Something terrible happened to 2-year-old Caylee Anthony, but a jury has decided it wasn’t due to murder by the girl’s mother, Casey Anthony. That verdict has caused an outcry among people with way too much time on their hands who have been following the case and salivating at the prospect of the execution of a 25-year-old woman described as being more interested in partying than parenting. Perhaps Casey Anthony did, as legions of angry Internet posters have categorically judged, "get away with murder;" an alternate juror interviewed on the Today show said that the verdict was due to the fact that prosecutors had not proven her guilt without reasonable doubt.

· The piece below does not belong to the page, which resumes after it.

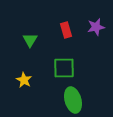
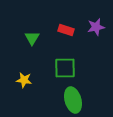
red rectangle: rotated 56 degrees counterclockwise
green triangle: moved 2 px right, 2 px up
green square: moved 1 px right
yellow star: rotated 21 degrees counterclockwise
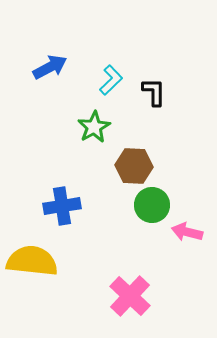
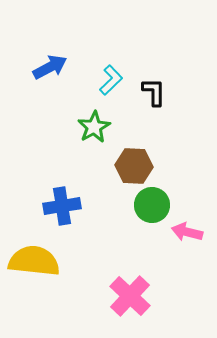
yellow semicircle: moved 2 px right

If there was a miscarriage of justice—or Justice For Caylee, as the TV lawyers called it—there was, at least, some encouraging news for a democracy that has increasingly been invaded by the values and goals of the entertainment industry. Mob justice would have dictated a guilty verdict (and an alarming number of people have posted—anonymously, as cowards tend to do—veiled and not-so-veiled threats against the acquitted Anthony). A guilty verdict also would have satisfied the mentality of those used to television crime-and-prosecution dramas, where the bad mother is made to pay, perhaps with her life, for her crimes, and the innocent little girl is given some justice. But the fundamentals of our criminal justice system dictate that the case be evaluated on the facts, and not the emotions of an angry mob whose members were not in the courtroom every day or bound by rules of evidence. The failure of the prosecution goes to the heart of what is so sad about the child’s death: No one has been able to say for sure exactly what happened to her. And while it is good drama to watch the conviction of a woman—particularly a woman portrayed as immature and insufficiently devoted to her little girl—it is not justice.

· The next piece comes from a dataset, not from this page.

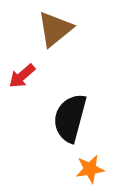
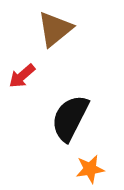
black semicircle: rotated 12 degrees clockwise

Technology and a strong sense of the power of the individual have given many Americans the impression that they know better than the people charged with making policy or legal decisions. Protesters chant on the steps of the Supreme Court, demanding a particular decision. Referenda-happy states allow voters, who are not burdened with weighing the impact of isolated fiscal laws or of considering the rights of a minority group, the authority to ban increases in property taxes or gay marriage. Members of Congress charged with assessing the healthcare overhaul law got death threats from angry Americans.
Dissent is healthy; protests and civil lobbying are essential to democracy. But our system relies on the assignment of specific individuals, be they elected officials, appointed judges, or jurors, to examine an issue thoroughly and make a judgment based on reason and not emotion. The jurors in the Anthony case did their job. Perhaps justice was not ultimately served in the individual case. But at least the mob lost.